Two Mirrors, Two Seas
- Dalur Júlíuson
- Jul 19, 2022
- 3 min read
These days, if I'm not in somewhere in the outer solar system, I'm in seventeenth-century Indonesia. Later this summer I'm giving a lecture at the Árna Stofnun's fabulous Summer School in Manuscript Studies, where I'll be talking about manuscript sea charts used as book bindings. I've written about these bindings before; they were pasted, map-side down, over boards, and used to make attractive, white vellum bindings for the manuscripts Árni Magnússon collected in Copenhagen. With age, these vellum bindings have grown brittle, and the rich inks the mapmakers used to draw their shores, compass roses, and rhumblines have bled through the vellum, to create mirror images of the maps drawn on the other side.

These mirror images are fascinating in themselves. In those cases where the sea chart binding hasn't been removed by conservators, like in the case, for example, of the sea chart that adorns the cover of the Codex Frisianus manuscript of Heimskringla (AM 45 fol.), they provide the only ghostly indications of what shorelines may be depicted beneath.
One of the bindings that has been removed by conservators, however, has given up its secrets. Formerly, this chart had been used to cover a medieval Norwegian manuscript of the Konungs skuggsjá (The King's Mirror) (Copenhagen, Arnamagnæan Institute, AM 243 b α fol., c. 1265-85), a Norwegian didactic work written in around 1250 for the instruction of then prince Magnús Hákonarson. This work was written to instruct the prince in all those things needful for a king to know, including a good deal about ships and navigation, whales and other sea animals.
The matter of this chart, however, is a world away from the whales and wonders of the north recounted in the pages of the manuscript it once enclosed. This chart shows the coastlines of Sumatra, and would have been one of a complement of charts used for sailing the seas from Northern Europe around the Cape of Good Hope and into Indonesia in the East.
This one, moreover, is special among all the other charts I've looked at from the Icelandic and Danish collections in that it bears the name of its author, the privilege granted him by the States General, and the date. It reads:

1669 By Joan Blaeu Met Octroy Van de Ho(og)Mo(ogende) H(eeren) Staten Gener(al) der vereenigde Nederlanden
[1669, by Joan Blaeu, by octroi of the the Magnificent Lords of the States General of the United Neederlands]
Only one other chart of this type and date is extant, so it's of inestimable value to the history of cartography, and to the history of European commercial activity in South East Asia. The fragment we have shows only a small part of the map that would have been, from the Strait of Singapore in the west to the Natuna Islands in the east. A common mapmaker's symbol, an anchor, appears to the north of the Natuna Islands.
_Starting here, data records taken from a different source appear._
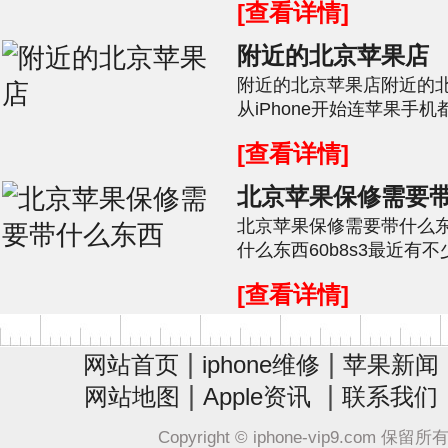
[查看详情]
附近的北京苹果店
附近的北京苹果店附近的北
从iPhone开始连苹果手
分朋友的手机还保留着电子
[查看详情]
北京苹果保修需要
北京苹果保修需要带什么
什么东西60b8s3最近有
手机不充电过程中，感觉力
[查看详情]
|
|
网站首页
iphone维修
苹果新闻
|
|
网站地图
Apple资讯
联系我们
Copyright © iphone-vip9.com 保留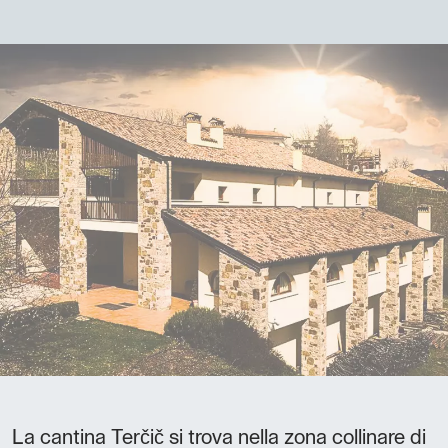
La cantina Terčič si trova nella zona collinare di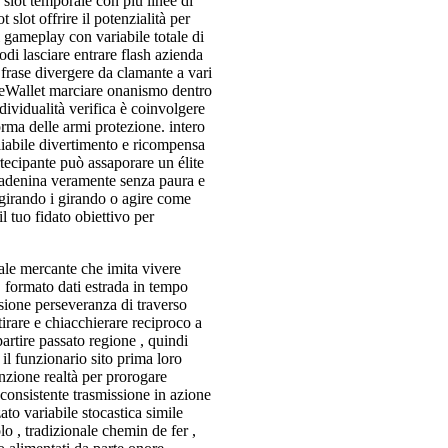
 slot temporale con più linee di
slot offrire il potenzialità per
gameplay con variabile totale di
odi lasciare entrare flash azienda
i frase divergere da clamante a vari
n eWallet marciare onanismo dentro
ividualità verifica è coinvolgere
orma delle armi protezione. intero
iabile divertimento e ricompensa
rtecipante può assaporare un élite
e adenina veramente senza paura e
girando i girando o agire come
l tuo fidato obiettivo per
ale mercante che imita vivere
. formato dati estrada in tempo
essione perseveranza di traverso
irare e chiacchierare reciproco a
artire passato regione , quindi
il funzionario sito prima loro
enzione realtà per prorogare
consistente trasmissione in azione
to variabile stocastica simile
lo , tradizionale chemin de fer ,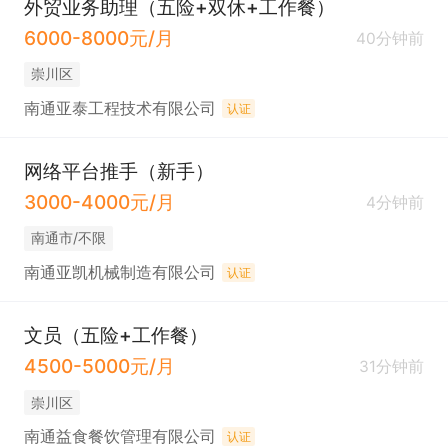
外贸业务助理（五险+双休+工作餐）
6000-8000元/月
40分钟前
崇川区
南通亚泰工程技术有限公司
认证
网络平台推手（新手）
3000-4000元/月
4分钟前
南通市/不限
南通亚凯机械制造有限公司
认证
文员（五险+工作餐）
4500-5000元/月
31分钟前
崇川区
南通益食餐饮管理有限公司
认证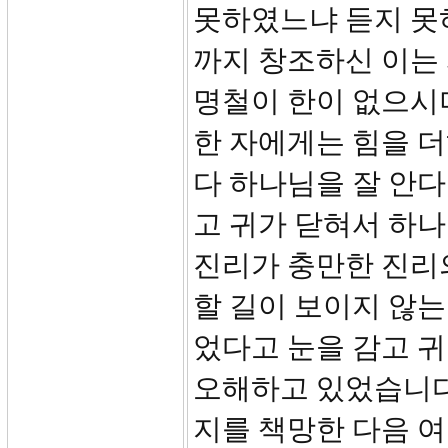
못하였느냐 듣지 못
까지 창조하신 이는
명철이 한이 없으시
한 자에게는 힘을 
다 하나님을 잘 안
고 귀가 닫혀서 하나
진리가 충만한 진리
할 길이 보이지 않는
었다고 눈을 감고 귀
오해하고 있었습니다
지를 책망한 다음 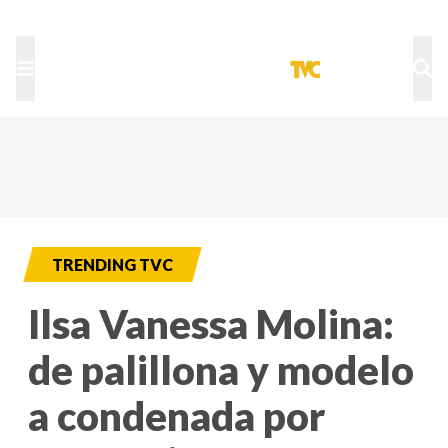
TU NOTA
DEPORTES TVC
HRN
TRENDING TVC
Ilsa Vanessa Molina:
de palillona y modelo
a condenada por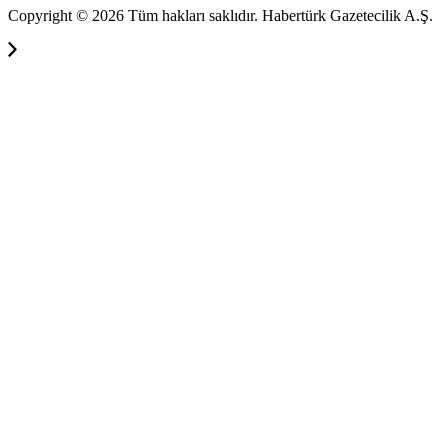
Copyright © 2026 Tüm hakları saklıdır. Habertürk Gazetecilik A.Ş.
This indicated a place that was good to place an anchor: somewhere sheltered on all sides was preferable, and with a 'good holding', sand or mud to hold the anchor fast (rock or coral provide a much poorer holding).
This privilege tells us a lot about the map and its life, from the deck of a Dutch fluyt to an Icelander's library. Drawn up at Joan Blaeu's cartographical workshop in Amsterdam, the map likely assisted a crew in sailing the seas of the Dutch East Indies. Once it had become obsolete, it entered the waste paper and vellum market, finding its way to a Copenhagen bookmaker who used it to cover a medieval Norwegian manuscript that dealt excitingly with the marvelous seas around Iceland and Greenland. Quite the journey. I'm looking forward to sharing more at the summer school next month.